NORMALIZE_STRING scalar function
The NORMALIZE_STRING function takes a Unicode string argument and returns a normalized string that can be used for comparison.
The NORMALIZE_STRING function can convert two strings that look the same (such as Å, which can be encoded in UTF-16 as X'00C5' and as X'0041030a') but might not be encoded using the same Unicode code point, to a normalized form that can be compared.
The schema is SYSIBM.
- unicode_string
- An expression that returns a value of a built-in character string or graphic string data type that is either Unicode UTF-8 or Unicode UTF-16, and is not a LOB. The CAST specification can be used to convert ASCII or EBCDIC data to Unicode for use with this function.
- NFC, NFD, NFKC, or NFKD
- Specifies the normalized form:
- NFC
- Canonical Decomposition followed by Canonical Composition
- NFD
- Canonical Decomposition
- NFKC
- Compatibility Decomposition followed by Canonical Composition
- NFKD
- Compatibility Decomposition
- integer
- The length attribute, in bytes if the string is a character string, or in double byte code points if the string is a graphic string, for the resulting variable length string. The value must be an integer in the range 1–32704 if the source string is character, or 16352 if the source string is graphic.
The result of the function is a varying length string with a data type that depends on the data type of unicode-string:
- VARCHAR if unicode-string is CHAR or VARCHAR
- VARGRAPHIC if unicode-string is GRAPHIC or VARGRAPHIC
The CCSID of the result is the same as the CCSID of unicode-string.
The
length attribute of the result depends on whether integer is
specified. If integer is specified, the
length attribute of the result is integer bytes
or double byte code points.

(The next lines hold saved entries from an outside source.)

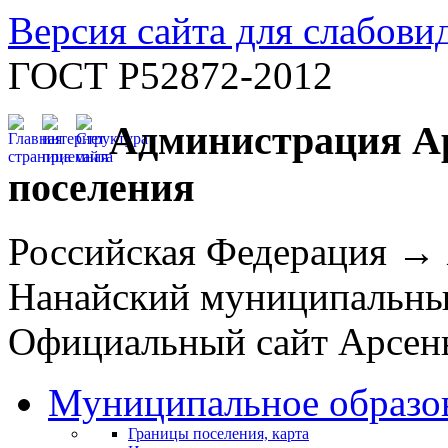
Версия сайта для слабов
ГОСТ Р52872-2012
Администрация Ар
поселения
Российская Федерация →
Нанайский муниципальн
Официальный сайт Арсень
Муниципальное образо
Границы поселения, карта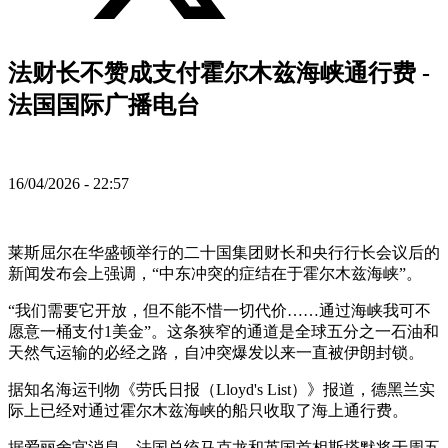
法财长不赞成支付霍尔木兹海峡通行费 -
法国国际广播电台
16/04/2026 - 22:57
莱斯屈尔在华盛顿举行的二十国集团财长和央行行长会议后的
新闻发布会上强调，“中东冲突的症结在于霍尔木兹海峡”。
“我们需要它开放，但不能不惜一切代价……通过海峡我可不
愿意一桶支付1美金”。这条狭窄的通道是全球五分之一石油和
天然气运输的必经之路，自冲突爆发以来一直被伊朗封锁。
据知名海运刊物《劳氏日报（Lloyd's List）》报道，德黑兰实
际上已经对通过霍尔木兹海峡的船只收取了海上通行费。
据爱丽舍宫消息，法国总统马克龙和英国首相斯塔默将于周五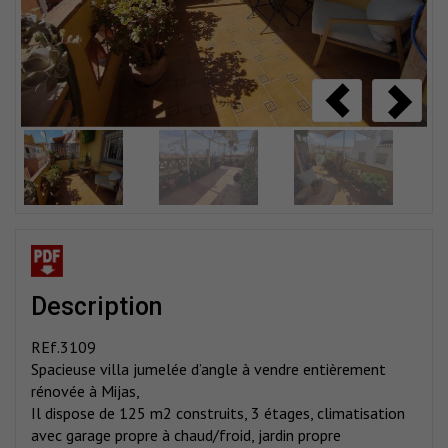
description
REf.3109
Spacieuse villa jumelée d’angle à vendre entièrement
rénovée à Mijas,
Il dispose de 125 m2 construits, 3 étages, climatisation
avec garage propre à chaud/froid, jardin propre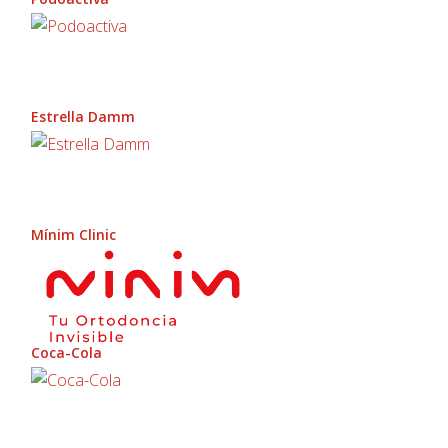
Estrella Damm
Mínim Clinic
Coca-Cola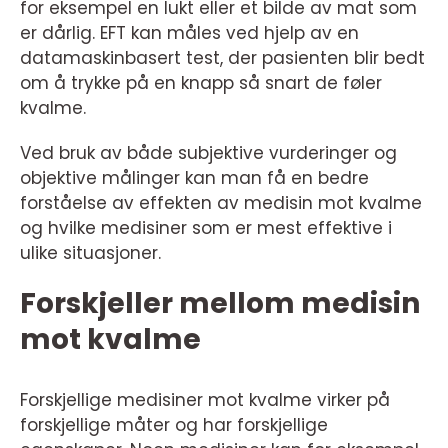
for eksempel en lukt eller et bilde av mat som
er dårlig. EFT kan måles ved hjelp av en
datamaskinbasert test, der pasienten blir bedt
om å trykke på en knapp så snart de føler
kvalme.
Ved bruk av både subjektive vurderinger og
objektive målinger kan man få en bedre
forståelse av effekten av medisin mot kvalme
og hvilke medisiner som er mest effektive i
ulike situasjoner.
Forskjeller mellom medisin
mot kvalme
Forskjellige medisiner mot kvalme virker på
forskjellige måter og har forskjellige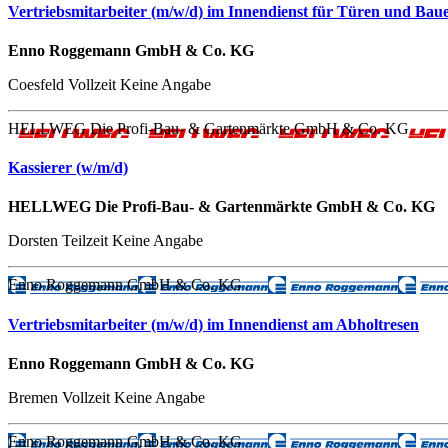
Vertriebsmitarbeiter (m/w/d) im Innendienst für Türen und Bau
Enno Roggemann GmbH & Co. KG
Coesfeld
Vollzeit
Keine Angabe
HELLWEG Die Profi-Bau- & Gartenmärkte GmbH & Co. KG
Kassierer (w/m/d)
HELLWEG Die Profi-Bau- & Gartenmärkte GmbH & Co. KG
Dorsten
Teilzeit
Keine Angabe
Enno Roggemann GmbH & Co. KG
Vertriebsmitarbeiter (m/w/d) im Innendienst am Abholtresen
Enno Roggemann GmbH & Co. KG
Bremen
Vollzeit
Keine Angabe
Enno Roggemann GmbH & Co. KG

If integer is
not specified, the length attribute of the result is MIN(3*n,32704)
for
character strings, or MIN(3*n,16352)
for
graphic strings, where n is the length attribute
of the source.
The result can be null; if the first argument is null, the result is the null value.

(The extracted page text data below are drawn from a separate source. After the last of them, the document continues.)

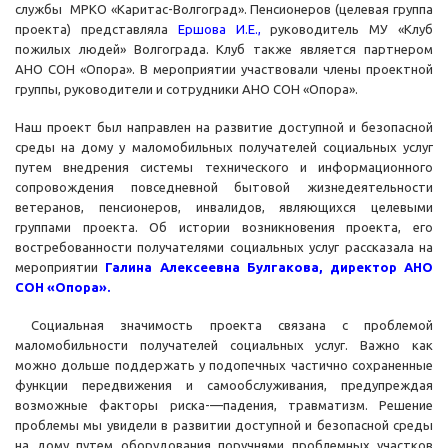
службы МРКО «Каритас-Волгоград». Пенсионеров (целевая группа
проекта) представляла
Ершова И.Е.,
руководитель МУ «Клуб
пожилых людей» Волгограда. Клуб также является партнером
АНО СОН «Опора». В мероприятии участвовали члены проектной
группы, руководители и сотрудники АНО СОН «Опора».
Наш проект был направлен на развитие доступной и безопасной
среды на дому у маломобильных получателей социальных услуг
путем внедрения системы технического и информационного
сопровождения повседневной бытовой жизнедеятельности
ветеранов, пенсионеров, инвалидов, являющихся целевыми
группами проекта. Об истории возникновения проекта, его
востребованности получателями социальных услуг рассказала на
мероприятии
Г
алина Алексеевна Булгакова, директор АНО
СОН «Опора».
Социальная значимость проекта связана с проблемой
маломобильности получателей социальных услуг. Важно как
можно дольше поддержать у подопечных частично сохраненные
функции передвижения и самообслуживания, предупреждая
возможные факторы риска-—падения, травматизм. Решение
проблемы мы увидели в развитии доступной и безопасной среды
на дому путем оборудования поручнями проблемных участков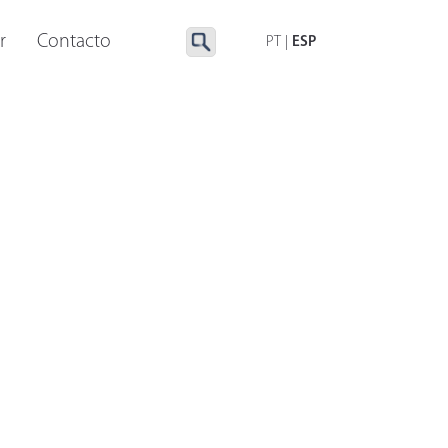
UMINACIÓN ESPECIAL
ACCESORIOS
r
Contacto
PT
|
ESP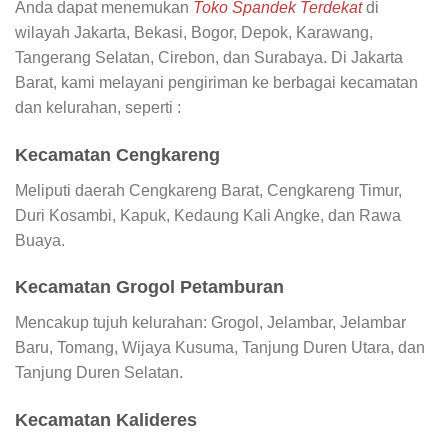
Anda dapat menemukan
Toko Spandek Terdekat
di
wilayah Jakarta, Bekasi, Bogor, Depok, Karawang,
Tangerang Selatan, Cirebon, dan Surabaya. Di Jakarta
Barat, kami melayani pengiriman ke berbagai kecamatan
dan kelurahan, seperti :
Kecamatan Cengkareng
Meliputi daerah Cengkareng Barat, Cengkareng Timur,
Duri Kosambi, Kapuk, Kedaung Kali Angke, dan Rawa
Buaya.
Kecamatan Grogol Petamburan
Mencakup tujuh kelurahan: Grogol, Jelambar, Jelambar
Baru, Tomang, Wijaya Kusuma, Tanjung Duren Utara, dan
Tanjung Duren Selatan.
Kecamatan Kalideres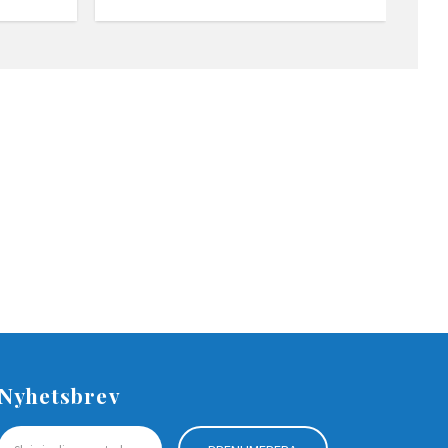
Nyhetsbrev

SET :hv1 = NORMALIZE_STRING('ábc',NFC) -- x'0061030100620063'
hv1 is
set to 'ábc' -- X'00E100620063'. Using normalization form
NFC, the two code-point sequence X'00610301', which represents
the character 'á', is normalized to X'00E1' which is also
the pre-composed equivalent of X'00610301'. SET :hv1 = NORMALIZE_STRING('ábc',NFD) -- x'00E100620063'
hv1 is
set to 'ábc' -- X'0061030100620063'. Using normalization
form NFD, the code point X'00E1' is decomposed into the two
code-point sequence X'00610301', which consists of the Latin
lower case letter A and the combining acute accent character.